| Task item |
Copy the records below exactly, omitting any pictures they contain.

--

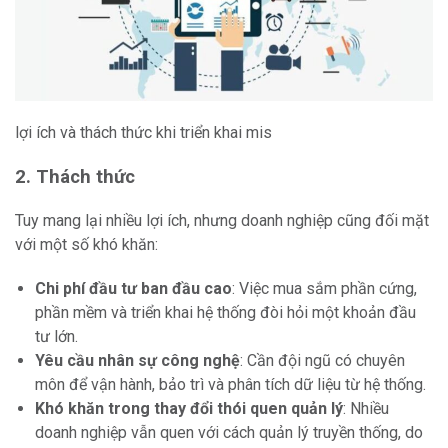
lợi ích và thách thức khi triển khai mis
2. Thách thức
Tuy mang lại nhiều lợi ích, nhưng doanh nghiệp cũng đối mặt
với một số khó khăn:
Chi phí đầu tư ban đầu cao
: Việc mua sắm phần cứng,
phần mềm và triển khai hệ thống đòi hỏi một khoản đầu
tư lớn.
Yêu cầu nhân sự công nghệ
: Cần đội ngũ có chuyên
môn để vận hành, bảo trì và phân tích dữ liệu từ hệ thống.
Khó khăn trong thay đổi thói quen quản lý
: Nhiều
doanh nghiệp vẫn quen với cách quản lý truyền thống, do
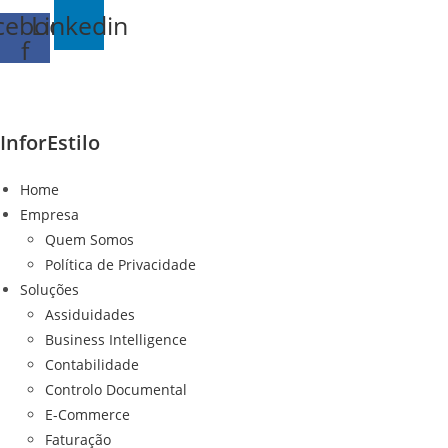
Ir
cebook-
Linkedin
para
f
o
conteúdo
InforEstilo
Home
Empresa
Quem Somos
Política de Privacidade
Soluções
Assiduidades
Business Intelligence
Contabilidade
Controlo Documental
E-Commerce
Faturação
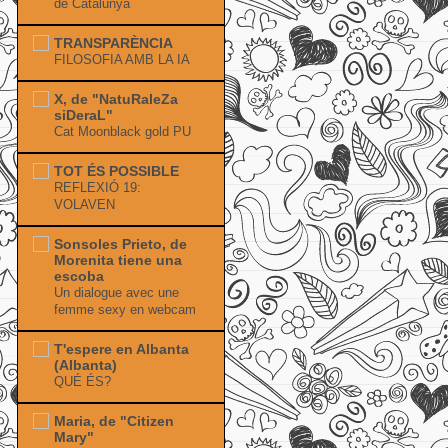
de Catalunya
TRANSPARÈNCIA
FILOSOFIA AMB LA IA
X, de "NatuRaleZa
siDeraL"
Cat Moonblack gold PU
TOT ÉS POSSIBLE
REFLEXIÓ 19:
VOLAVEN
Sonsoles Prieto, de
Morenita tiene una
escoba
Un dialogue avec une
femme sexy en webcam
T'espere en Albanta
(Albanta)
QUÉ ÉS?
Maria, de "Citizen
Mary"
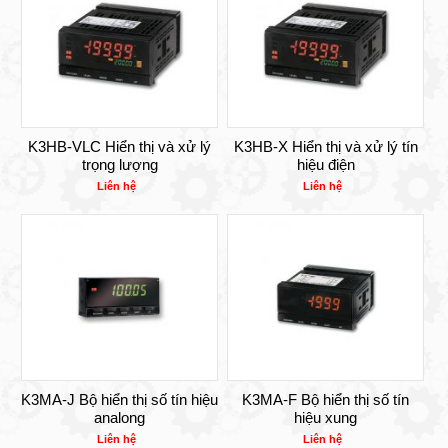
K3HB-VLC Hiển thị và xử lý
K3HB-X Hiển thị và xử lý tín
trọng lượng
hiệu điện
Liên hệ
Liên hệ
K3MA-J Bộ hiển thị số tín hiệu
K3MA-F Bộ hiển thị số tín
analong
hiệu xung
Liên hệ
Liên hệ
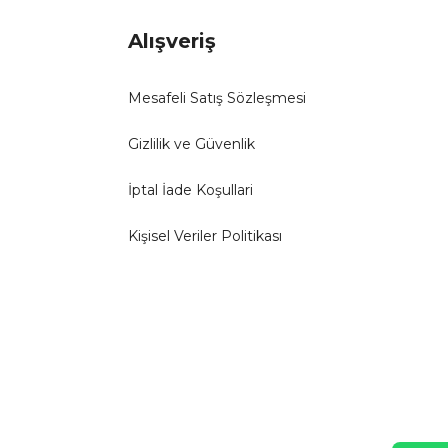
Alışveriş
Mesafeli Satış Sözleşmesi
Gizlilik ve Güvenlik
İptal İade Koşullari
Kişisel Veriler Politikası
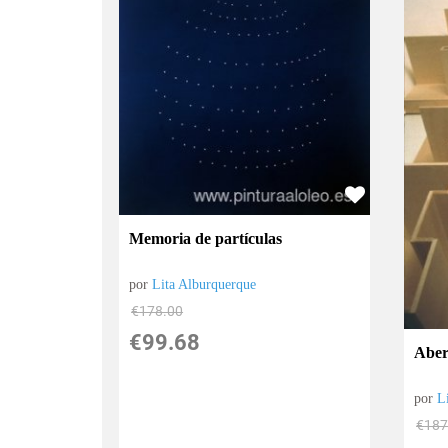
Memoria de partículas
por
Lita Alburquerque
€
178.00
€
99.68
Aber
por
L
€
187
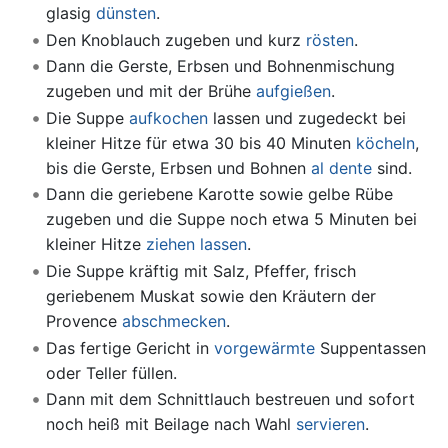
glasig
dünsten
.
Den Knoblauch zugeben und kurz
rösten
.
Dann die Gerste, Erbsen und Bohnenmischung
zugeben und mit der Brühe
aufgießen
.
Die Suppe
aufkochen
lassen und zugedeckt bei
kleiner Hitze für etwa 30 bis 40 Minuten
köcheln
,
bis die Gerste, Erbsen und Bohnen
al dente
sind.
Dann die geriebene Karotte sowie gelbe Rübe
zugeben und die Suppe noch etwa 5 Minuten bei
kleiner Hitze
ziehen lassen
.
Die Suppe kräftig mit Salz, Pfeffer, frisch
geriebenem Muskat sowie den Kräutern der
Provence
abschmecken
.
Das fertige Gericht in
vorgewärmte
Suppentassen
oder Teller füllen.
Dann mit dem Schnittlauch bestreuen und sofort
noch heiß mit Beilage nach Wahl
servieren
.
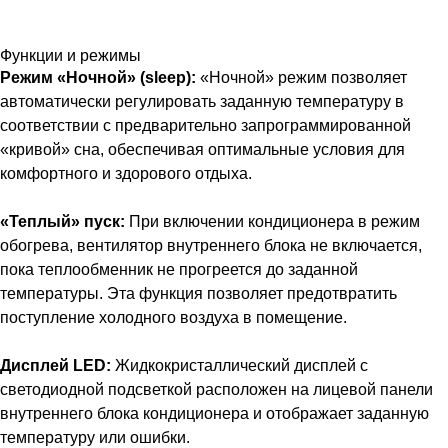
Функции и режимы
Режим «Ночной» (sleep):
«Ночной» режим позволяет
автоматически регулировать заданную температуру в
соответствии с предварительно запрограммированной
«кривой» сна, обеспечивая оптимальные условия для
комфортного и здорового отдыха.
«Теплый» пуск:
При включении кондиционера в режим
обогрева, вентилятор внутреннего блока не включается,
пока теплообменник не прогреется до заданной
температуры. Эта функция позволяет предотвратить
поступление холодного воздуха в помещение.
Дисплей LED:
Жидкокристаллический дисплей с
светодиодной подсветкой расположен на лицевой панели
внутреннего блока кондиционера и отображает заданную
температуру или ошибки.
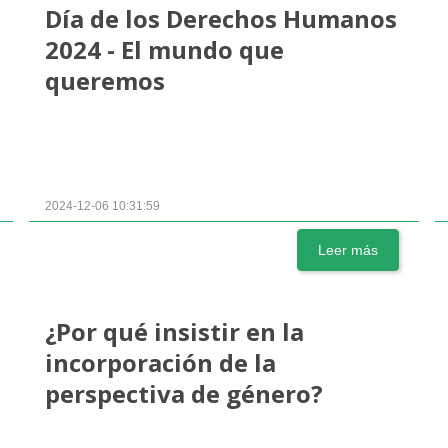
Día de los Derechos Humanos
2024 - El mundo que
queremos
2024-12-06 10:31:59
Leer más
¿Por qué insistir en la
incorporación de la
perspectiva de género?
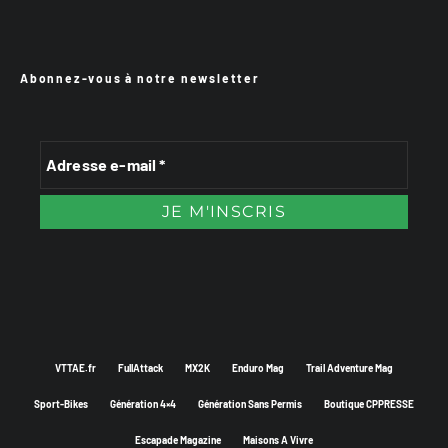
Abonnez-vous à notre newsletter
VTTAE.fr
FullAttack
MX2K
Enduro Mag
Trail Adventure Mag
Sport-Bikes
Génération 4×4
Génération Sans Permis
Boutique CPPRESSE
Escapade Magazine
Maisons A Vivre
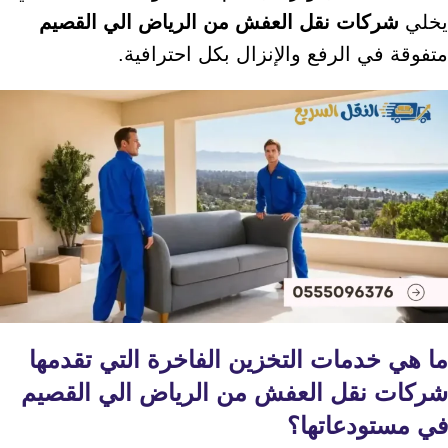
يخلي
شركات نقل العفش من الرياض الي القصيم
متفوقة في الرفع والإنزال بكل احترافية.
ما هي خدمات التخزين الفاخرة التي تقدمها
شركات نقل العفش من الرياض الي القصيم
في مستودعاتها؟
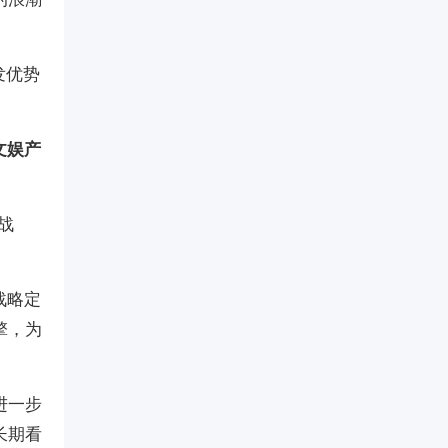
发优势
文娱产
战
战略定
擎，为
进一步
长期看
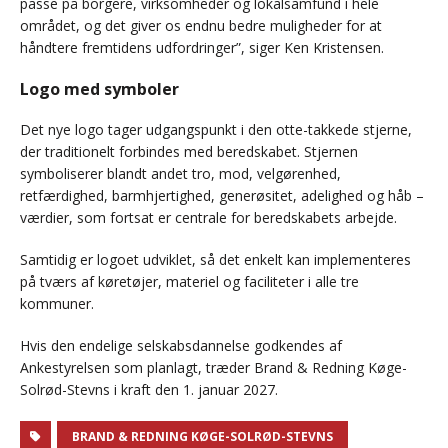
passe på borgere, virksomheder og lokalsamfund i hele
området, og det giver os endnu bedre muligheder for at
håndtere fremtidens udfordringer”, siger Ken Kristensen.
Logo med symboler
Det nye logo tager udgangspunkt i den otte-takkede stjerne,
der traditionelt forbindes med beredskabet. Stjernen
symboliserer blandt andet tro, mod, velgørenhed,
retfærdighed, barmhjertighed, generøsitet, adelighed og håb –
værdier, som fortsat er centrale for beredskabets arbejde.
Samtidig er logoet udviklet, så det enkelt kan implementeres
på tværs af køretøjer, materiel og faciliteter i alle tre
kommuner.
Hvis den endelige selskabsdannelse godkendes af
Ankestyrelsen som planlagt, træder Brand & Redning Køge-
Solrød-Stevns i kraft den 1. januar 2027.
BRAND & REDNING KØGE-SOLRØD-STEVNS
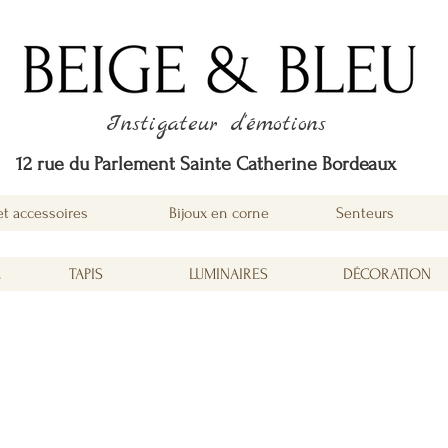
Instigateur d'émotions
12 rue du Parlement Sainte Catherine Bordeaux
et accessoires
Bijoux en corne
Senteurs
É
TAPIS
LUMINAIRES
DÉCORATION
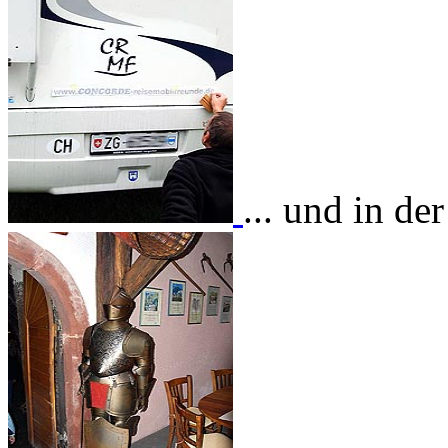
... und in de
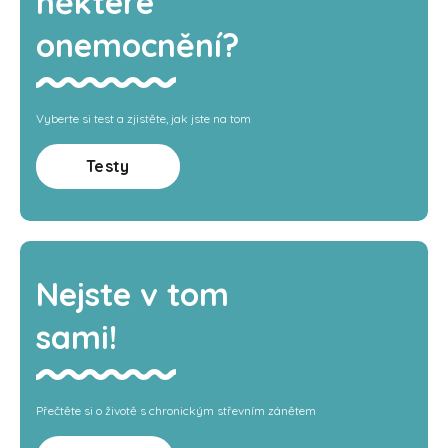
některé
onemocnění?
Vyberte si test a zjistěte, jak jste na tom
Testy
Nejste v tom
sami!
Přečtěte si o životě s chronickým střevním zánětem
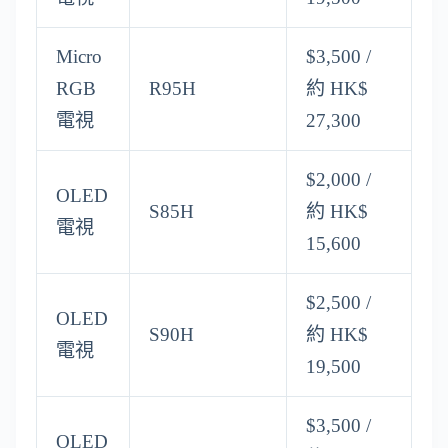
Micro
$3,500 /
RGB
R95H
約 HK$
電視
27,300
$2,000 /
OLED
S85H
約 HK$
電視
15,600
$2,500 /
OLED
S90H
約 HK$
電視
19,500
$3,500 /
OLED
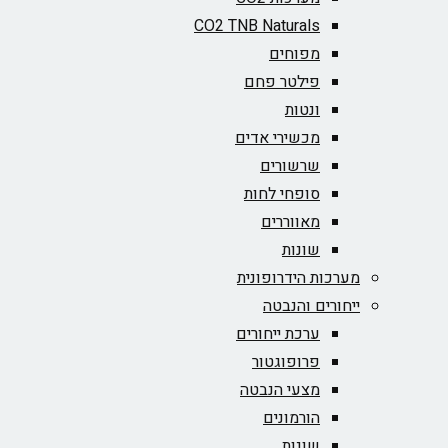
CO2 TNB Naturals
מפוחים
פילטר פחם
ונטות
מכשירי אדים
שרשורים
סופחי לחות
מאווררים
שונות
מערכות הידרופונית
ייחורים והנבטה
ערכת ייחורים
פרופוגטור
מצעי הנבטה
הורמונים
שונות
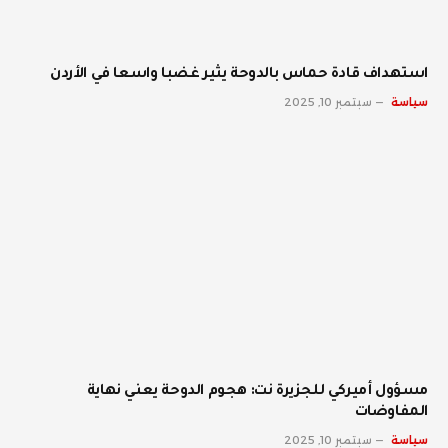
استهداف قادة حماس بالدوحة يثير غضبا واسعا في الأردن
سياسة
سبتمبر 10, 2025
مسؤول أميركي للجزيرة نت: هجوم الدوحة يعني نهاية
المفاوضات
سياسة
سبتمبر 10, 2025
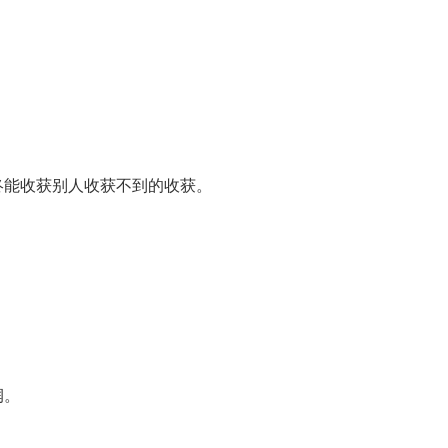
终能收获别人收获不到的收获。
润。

--

| Answer for this exercise |
lợi ích và thách thức khi triển khai mis
2. Thách thức
Tuy mang lại nhiều lợi ích, nhưng doanh nghiệp cũng đối mặt
với một số khó khăn:
Chi phí đầu tư ban đầu cao
: Việc mua sắm phần cứng,
phần mềm và triển khai hệ thống đòi hỏi một khoản đầu
tư lớn.
Yêu cầu nhân sự công nghệ
: Cần đội ngũ có chuyên
môn để vận hành, bảo trì và phân tích dữ liệu từ hệ thống.
Khó khăn trong thay đổi thói quen quản lý
: Nhiều
doanh nghiệp vẫn quen với cách quản lý truyền thống, do
Ir
cebook-
Linkedin
para
f
o
conteúdo
InforEstilo
Home
Empresa
Quem Somos
Política de Privacidade
Soluções
Assiduidades
Business Intelligence
Contabilidade
Controlo Documental
E-Commerce
Faturação
de Catalunya
TRANSPARÈNCIA
FILOSOFIA AMB LA IA
X, de "NatuRaleZa
siDeraL"
Cat Moonblack gold PU
TOT ÉS POSSIBLE
REFLEXIÓ 19:
VOLAVEN
Sonsoles Prieto, de
Morenita tiene una
escoba
Un dialogue avec une
femme sexy en webcam
T'espere en Albanta
(Albanta)
QUÉ ÉS?
Maria, de "Citizen
Mary"
K3HB-VLC Hiển thị và xử lý
K3HB-X Hiển thị và xử lý tín
trọng lượng
hiệu điện
Liên hệ
Liên hệ
K3MA-J Bộ hiển thị số tín hiệu
K3MA-F Bộ hiển thị số tín
analong
hiệu xung
Liên hệ
Liên hệ
Alışveriş
Mesafeli Satış Sözleşmesi
Gizlilik ve Güvenlik
İptal İade Koşullari
Kişisel Veriler Politikası
Memoria de partículas
por
Lita Alburquerque
€
178.00
€
99.68
Aber
por
L
€
187
glasig
dünsten
.
Den Knoblauch zugeben und kurz
rösten
.
Dann die Gerste, Erbsen und Bohnenmischung
zugeben und mit der Brühe
aufgießen
.
Die Suppe
aufkochen
lassen und zugedeckt bei
kleiner Hitze für etwa 30 bis 40 Minuten
köcheln
,
bis die Gerste, Erbsen und Bohnen
al dente
sind.
Dann die geriebene Karotte sowie gelbe Rübe
zugeben und die Suppe noch etwa 5 Minuten bei
kleiner Hitze
ziehen lassen
.
Die Suppe kräftig mit Salz, Pfeffer, frisch
geriebenem Muskat sowie den Kräutern der
Provence
abschmecken
.
Das fertige Gericht in
vorgewärmte
Suppentassen
oder Teller füllen.
Dann mit dem Schnittlauch bestreuen und sofort
noch heiß mit Beilage nach Wahl
servieren
.
Функции и режимы
Режим «Ночной» (sleep):
«Ночной» режим позволяет
автоматически регулировать заданную температуру в
соответствии с предварительно запрограммированной
«кривой» сна, обеспечивая оптимальные условия для
комфортного и здорового отдыха.
«Теплый» пуск:
При включении кондиционера в режим
обогрева, вентилятор внутреннего блока не включается,
пока теплообменник не прогреется до заданной
температуры. Эта функция позволяет предотвратить
поступление холодного воздуха в помещение.
Дисплей LED:
Жидкокристаллический дисплей с
светодиодной подсветкой расположен на лицевой панели
внутреннего блока кондиционера и отображает заданную
температуру или ошибки.
Día de los Derechos Humanos
2024 - El mundo que
queremos
2024-12-06 10:31:59
Leer más
¿Por qué insistir en la
incorporación de la
perspectiva de género?
Abonnez-vous à notre newsletter
VTTAE.fr
FullAttack
MX2K
Enduro Mag
Trail Adventure Mag
Sport-Bikes
Génération 4×4
Génération Sans Permis
Boutique CPPRESSE
Escapade Magazine
Maisons A Vivre
يخلي
شركات نقل العفش من الرياض الي القصيم
متفوقة في الرفع والإنزال بكل احترافية.
ما هي خدمات التخزين الفاخرة التي تقدمها
شركات نقل العفش من الرياض الي القصيم
في مستودعاتها؟
发优势
文娱产
战
战略定
擎，为
进一步
长期看
passe på borgere, virksomheder og lokalsamfund i hele
området, og det giver os endnu bedre muligheder for at
håndtere fremtidens udfordringer”, siger Ken Kristensen.
Logo med symboler
Det nye logo tager udgangspunkt i den otte-takkede stjerne,
der traditionelt forbindes med beredskabet. Stjernen
symboliserer blandt andet tro, mod, velgørenhed,
retfærdighed, barmhjertighed, generøsitet, adelighed og håb –
værdier, som fortsat er centrale for beredskabets arbejde.
Samtidig er logoet udviklet, så det enkelt kan implementeres
på tværs af køretøjer, materiel og faciliteter i alle tre
kommuner.
Hvis den endelige selskabsdannelse godkendes af
Ankestyrelsen som planlagt, træder Brand & Redning Køge-
Solrød-Stevns i kraft den 1. januar 2027.
BRAND & REDNING KØGE-SOLRØD-STEVNS
Instigateur d'émotions
12 rue du Parlement Sainte Catherine Bordeaux
et accessoires
Bijoux en corne
Senteurs
É
TAPIS
LUMINAIRES
DÉCORATION
... und in de
některé
onemocnění?
Vyberte si test a zjistěte, jak jste na tom
Testy
Nejste v tom
sami!
Přečtěte si o životě s chronickým střevním zánětem
Micro
$3,500 /
RGB
R95H
約 HK$
電視
27,300
$2,000 /
OLED
S85H
約 HK$
電視
15,600
$2,500 /
OLED
S90H
約 HK$
電視
19,500
$3,500 /
OLED
CO2 TNB Naturals
מפוחים
פילטר פחם
ונטות
מכשירי אדים
שרשורים
סופחי לחות
מאווררים
שונות
מערכות הידרופונית
ייחורים והנבטה
ערכת ייחורים
פרופוגטור
מצעי הנבטה
הורמונים
שונות
استهداف قادة حماس بالدوحة يثير غضبا واسعا في الأردن
سياسة
سبتمبر 10, 2025
مسؤول أميركي للجزيرة نت: هجوم الدوحة يعني نهاية
المفاوضات
سياسة
سبتمبر 10, 2025
终能收获别人收获不到的收获。
润。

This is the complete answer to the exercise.